## Description of the task
What is needed is an exact copy of every entry below, with the pictures left out.

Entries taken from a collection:
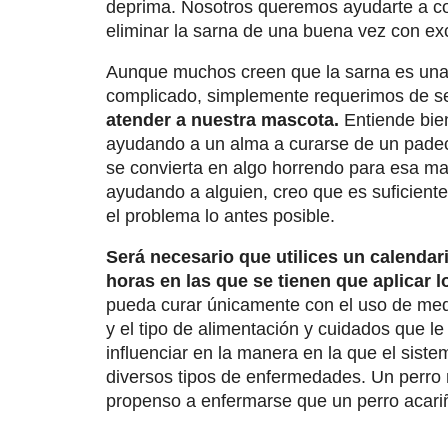
deprima. Nosotros queremos ayudarte a co
eliminar la sarna de una buena vez con ex
Aunque muchos creen que la sarna es una e
complicado, simplemente requerimos de s
atender a nuestra mascota.
Entiende bie
ayudando a un alma a curarse de un padec
se convierta en algo horrendo para esa m
ayudando a alguien, creo que es suficiente
el problema lo antes posible.
Será necesario que utilices un calendar
horas en las que se tienen que aplicar l
pueda curar únicamente con el uso de med
y el tipo de alimentación y cuidados que l
influenciar en la manera en la que el sist
diversos tipos de enfermedades. Un perro
propenso a enfermarse que un perro acari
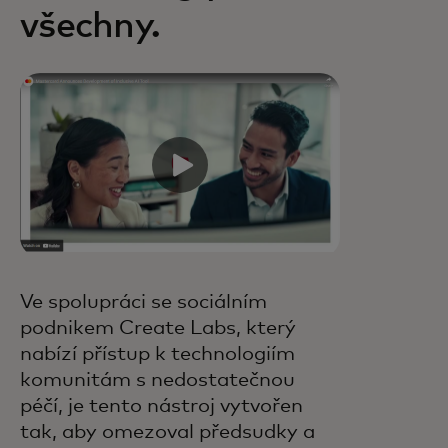
všechny.
Ve spolupráci se sociálním
podnikem Create Labs, který
nabízí přístup k technologiím
komunitám s nedostatečnou
péčí, je tento nástroj vytvořen
tak, aby omezoval předsudky a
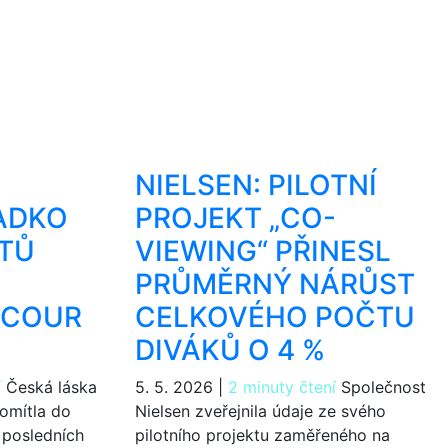
NIELSEN: PILOTNÍ
ADKO
PROJEKT „CO-
OTŮ
VIEWING“ PŘINESL
PRŮMĚRNÝ NÁRŮST
OCOUR
CELKOVÉHO POČTU
DIVÁKŮ O 4 %
í
Česká láska
5. 5. 2026
|
2 minuty čtení
Společnost
romítla do
Nielsen zveřejnila údaje ze svého
 posledních
pilotního projektu zaměřeného na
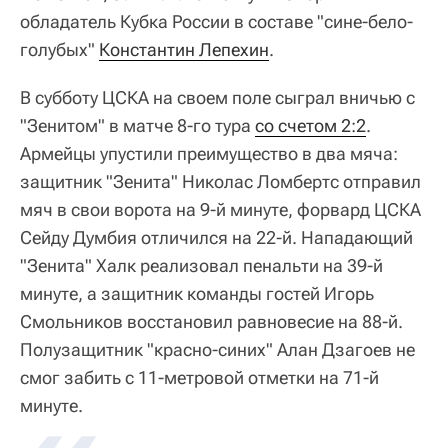
обладатель Кубка России в составе "сине-бело-
голубых"
Константин Лепехин
.
В субботу ЦСКА на своем поле сыграл вничью с
"Зенитом" в матче 8-го тура
со счетом 2:2
.
Армейцы упустили преимущество в два мяча:
защитник "Зенита" Николас Ломбертс отправил
мяч в свои ворота на 9-й минуте, форвард ЦСКА
Сейду Думбия отличился на 22-й. Нападающий
"Зенита" Халк реализовал пенальти на 39-й
минуте, а защитник команды гостей Игорь
Смольников восстановил равновесие на 88-й.
Полузащитник "красно-синих" Алан Дзагоев не
смог забить с 11-метровой отметки на 71-й
минуте.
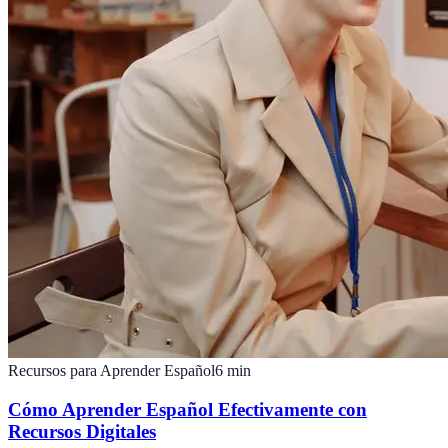
Recursos para Aprender Español
6
min
Cómo Aprender Español Efectivamente con
Recursos Digitales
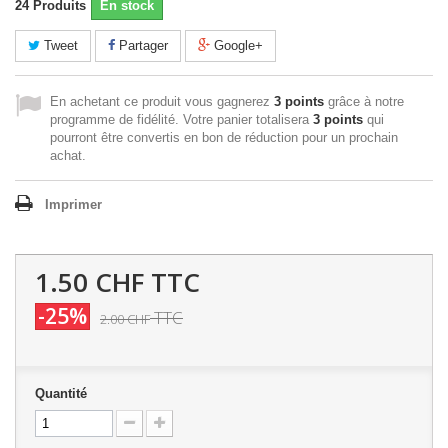
24
Produits
En stock
Tweet
Partager
Google+
En achetant ce produit vous gagnerez
3 points
grâce à notre
programme de fidélité. Votre panier totalisera
3 points
qui
pourront être convertis en bon de réduction pour un prochain
achat.
Imprimer
1.50 CHF
TTC
-25%
TTC
2.00 CHF
Quantité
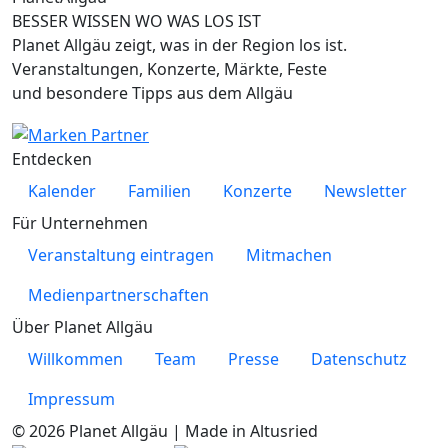
BESSER WISSEN WO WAS LOS IST
Planet Allgäu zeigt, was in der Region los ist.
Veranstaltungen, Konzerte, Märkte, Feste
und besondere Tipps aus dem Allgäu
Entdecken
Kalender
Familien
Konzerte
Newsletter
Für Unternehmen
Veranstaltung eintragen
Mitmachen
Medienpartnerschaften
Über Planet Allgäu
Willkommen
Team
Presse
Datenschutz
Impressum
© 2026 Planet Allgäu | Made in Altusried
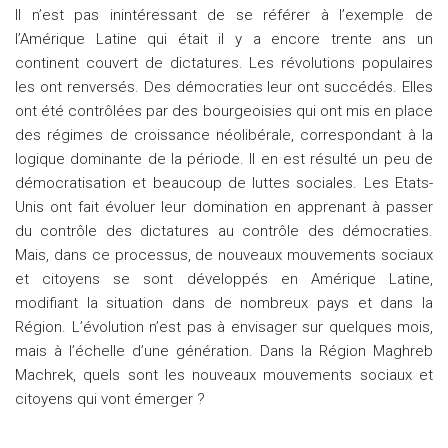
Il n’est pas inintéressant de se référer à l’exemple de
l’Amérique Latine qui était il y a encore trente ans un
continent couvert de dictatures. Les révolutions populaires
les ont renversés. Des démocraties leur ont succédés. Elles
ont été contrôlées par des bourgeoisies qui ont mis en place
des régimes de croissance néolibérale, correspondant à la
logique dominante de la période. Il en est résulté un peu de
démocratisation et beaucoup de luttes sociales. Les Etats-
Unis ont fait évoluer leur domination en apprenant à passer
du contrôle des dictatures au contrôle des démocraties.
Mais, dans ce processus, de nouveaux mouvements sociaux
et citoyens se sont développés en Amérique Latine,
modifiant la situation dans de nombreux pays et dans la
Région. L’évolution n’est pas à envisager sur quelques mois,
mais à l’échelle d’une génération. Dans la Région Maghreb
Machrek, quels sont les nouveaux mouvements sociaux et
citoyens qui vont émerger ?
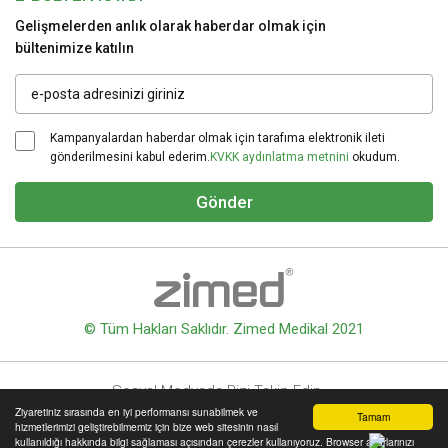
Gelişmelerden anlık olarak haberdar olmak için
bültenimize katılın
Kampanyalardan haberdar olmak için tarafıma elektronik ileti
gönderilmesini kabul ederim.
KVKK aydınlatma metnini
okudum.
Gönder
© Tüm Hakları Saklıdır. Zimed Medikal 2021
Sosyal Medyada Bizi Takip Edin
Ziyaretiniz sırasında en iyi performansı sunabilmek ve
Tamam
hizmetlerimizi geliştirebilmemiz için bize web sitesinin nasıl
kullanıldığı hakkında bilgi sağlaması açısından çerezler kullanıyoruz. Browser ayarlarınızı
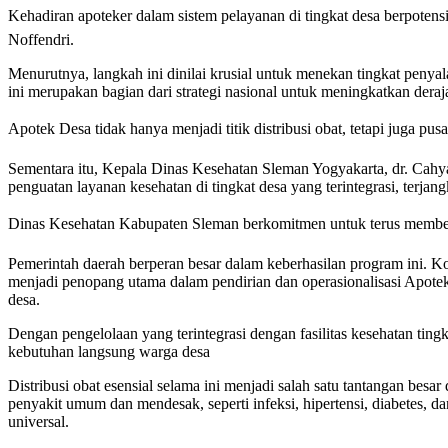
Kehadiran apoteker dalam sistem pelayanan di tingkat desa berpote
Noffendri.
Menurutnya, langkah ini dinilai krusial untuk menekan tingkat pe
ini merupakan bagian dari strategi nasional untuk meningkatkan deraj
Apotek Desa tidak hanya menjadi titik distribusi obat, tetapi juga p
Sementara itu, Kepala Dinas Kesehatan Sleman Yogyakarta, dr. Cah
penguatan layanan kesehatan di tingkat desa yang terintegrasi, terjan
Dinas Kesehatan Kabupaten Sleman berkomitmen untuk terus memberik
Pemerintah daerah berperan besar dalam keberhasilan program ini. Kola
menjadi penopang utama dalam pendirian dan operasionalisasi Apotek 
desa.
Dengan pengelolaan yang terintegrasi dengan fasilitas kesehatan tin
kebutuhan langsung warga desa
Distribusi obat esensial selama ini menjadi salah satu tantangan be
penyakit umum dan mendesak, seperti infeksi, hipertensi, diabetes, 
universal.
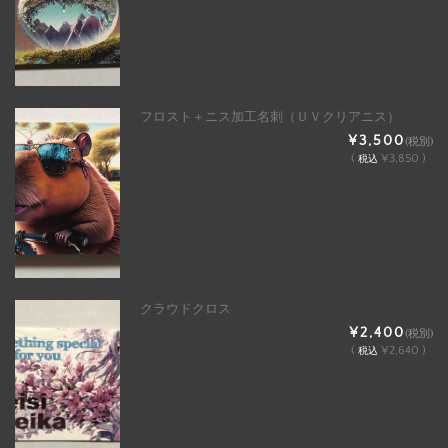
フロスト＋ニス加工名刺（ＵＶクリアニス）
¥3,500
(税別)
(
¥3,850 )
税込
クラウドクロス
¥2,400
(税別)
(
¥2,640 )
税込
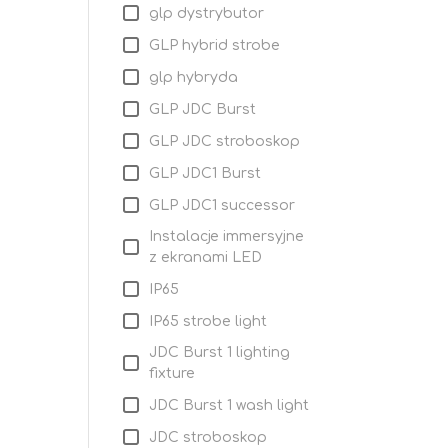
glp dystrybutor
GLP hybrid strobe
glp hybryda
GLP JDC Burst
GLP JDC stroboskop
GLP JDC1 Burst
GLP JDC1 successor
Instalacje immersyjne
z ekranami LED
IP65
IP65 strobe light
JDC Burst 1 lighting
fixture
JDC Burst 1 wash light
JDC stroboskop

## Expected output
deprima. Nosotros queremos ayudarte a co
eliminar la sarna de una buena vez con ex
Aunque muchos creen que la sarna es una e
complicado, simplemente requerimos de s
atender a nuestra mascota.
Entiende bie
ayudando a un alma a curarse de un padec
se convierta en algo horrendo para esa m
ayudando a alguien, creo que es suficiente
el problema lo antes posible.
Será necesario que utilices un calendar
horas en las que se tienen que aplicar l
pueda curar únicamente con el uso de med
y el tipo de alimentación y cuidados que l
influenciar en la manera en la que el sist
diversos tipos de enfermedades. Un perro
propenso a enfermarse que un perro acari
všechny.
Ve spolupráci se sociálním
podnikem Create Labs, který
nabízí přístup k technologiím
komunitám s nedostatečnou
péčí, je tento nástroj vytvořen
tak, aby omezoval předsudky a
NIELSEN: PILOTNÍ
ADKO
PROJEKT „CO-
OTŮ
VIEWING“ PŘINESL
PRŮMĚRNÝ NÁRŮST
OCOUR
CELKOVÉHO POČTU
DIVÁKŮ O 4 %
í
Česká láska
5. 5. 2026
|
2 minuty čtení
Společnost
romítla do
Nielsen zveřejnila údaje ze svého
 posledních
pilotního projektu zaměřeného na
обладатель Кубка России в составе "сине-бело-
голубых"
Константин Лепехин
.
В субботу ЦСКА на своем поле сыграл вничью с
"Зенитом" в матче 8-го тура
со счетом 2:2
.
Армейцы упустили преимущество в два мяча:
защитник "Зенита" Николас Ломбертс отправил
мяч в свои ворота на 9-й минуте, форвард ЦСКА
Сейду Думбия отличился на 22-й. Нападающий
"Зенита" Халк реализовал пенальти на 39-й
минуте, а защитник команды гостей Игорь
Смольников восстановил равновесие на 88-й.
Полузащитник "красно-синих" Алан Дзагоев не
смог забить с 11-метровой отметки на 71-й
минуте.
Recursos para Aprender Español
6
min
Cómo Aprender Español Efectivamente con
Recursos Digitales
24
Produits
En stock
Tweet
Partager
Google+
En achetant ce produit vous gagnerez
3 points
grâce à notre
programme de fidélité. Votre panier totalisera
3 points
qui
pourront être convertis en bon de réduction pour un prochain
achat.
Imprimer
1.50 CHF
TTC
-25%
TTC
2.00 CHF
Quantité
BESSER WISSEN WO WAS LOS IST
Planet Allgäu zeigt, was in der Region los ist.
Veranstaltungen, Konzerte, Märkte, Feste
und besondere Tipps aus dem Allgäu
Entdecken
Kalender
Familien
Konzerte
Newsletter
Für Unternehmen
Veranstaltung eintragen
Mitmachen
Medienpartnerschaften
Über Planet Allgäu
Willkommen
Team
Presse
Datenschutz
Impressum
© 2026 Planet Allgäu | Made in Altusried
Il n’est pas inintéressant de se référer à l’exemple de
l’Amérique Latine qui était il y a encore trente ans un
continent couvert de dictatures. Les révolutions populaires
les ont renversés. Des démocraties leur ont succédés. Elles
ont été contrôlées par des bourgeoisies qui ont mis en place
des régimes de croissance néolibérale, correspondant à la
logique dominante de la période. Il en est résulté un peu de
démocratisation et beaucoup de luttes sociales. Les Etats-
Unis ont fait évoluer leur domination en apprenant à passer
du contrôle des dictatures au contrôle des démocraties.
Mais, dans ce processus, de nouveaux mouvements sociaux
et citoyens se sont développés en Amérique Latine,
modifiant la situation dans de nombreux pays et dans la
Région. L’évolution n’est pas à envisager sur quelques mois,
mais à l’échelle d’une génération. Dans la Région Maghreb
Machrek, quels sont les nouveaux mouvements sociaux et
citoyens qui vont émerger ?
Gelişmelerden anlık olarak haberdar olmak için
bültenimize katılın
Kampanyalardan haberdar olmak için tarafıma elektronik ileti
gönderilmesini kabul ederim.
KVKK aydınlatma metnini
okudum.
Gönder
© Tüm Hakları Saklıdır. Zimed Medikal 2021
Sosyal Medyada Bizi Takip Edin
Ziyaretiniz sırasında en iyi performansı sunabilmek ve
Tamam
hizmetlerimizi geliştirebilmemiz için bize web sitesinin nasıl
kullanıldığı hakkında bilgi sağlaması açısından çerezler kullanıyoruz. Browser ayarlarınızı
Kehadiran apoteker dalam sistem pelayanan di tingkat desa berpote
Noffendri.
Menurutnya, langkah ini dinilai krusial untuk menekan tingkat pe
ini merupakan bagian dari strategi nasional untuk meningkatkan deraj
Apotek Desa tidak hanya menjadi titik distribusi obat, tetapi juga p
Sementara itu, Kepala Dinas Kesehatan Sleman Yogyakarta, dr. Cah
penguatan layanan kesehatan di tingkat desa yang terintegrasi, terjan
Dinas Kesehatan Kabupaten Sleman berkomitmen untuk terus memberik
Pemerintah daerah berperan besar dalam keberhasilan program ini. Kola
menjadi penopang utama dalam pendirian dan operasionalisasi Apotek 
desa.
Dengan pengelolaan yang terintegrasi dengan fasilitas kesehatan tin
kebutuhan langsung warga desa
Distribusi obat esensial selama ini menjadi salah satu tantangan be
penyakit umum dan mendesak, seperti infeksi, hipertensi, diabetes, 
universal.
フロスト＋ニス加工名刺（ＵＶクリアニス）
¥3,500
(税別)
(
¥3,850 )
税込
クラウドクロス
¥2,400
(税別)
(
¥2,640 )
税込
glp dystrybutor
GLP hybrid strobe
glp hybryda
GLP JDC Burst
GLP JDC stroboskop
GLP JDC1 Burst
GLP JDC1 successor
Instalacje immersyjne
z ekranami LED
IP65
IP65 strobe light
JDC Burst 1 lighting
fixture
JDC Burst 1 wash light
JDC stroboskop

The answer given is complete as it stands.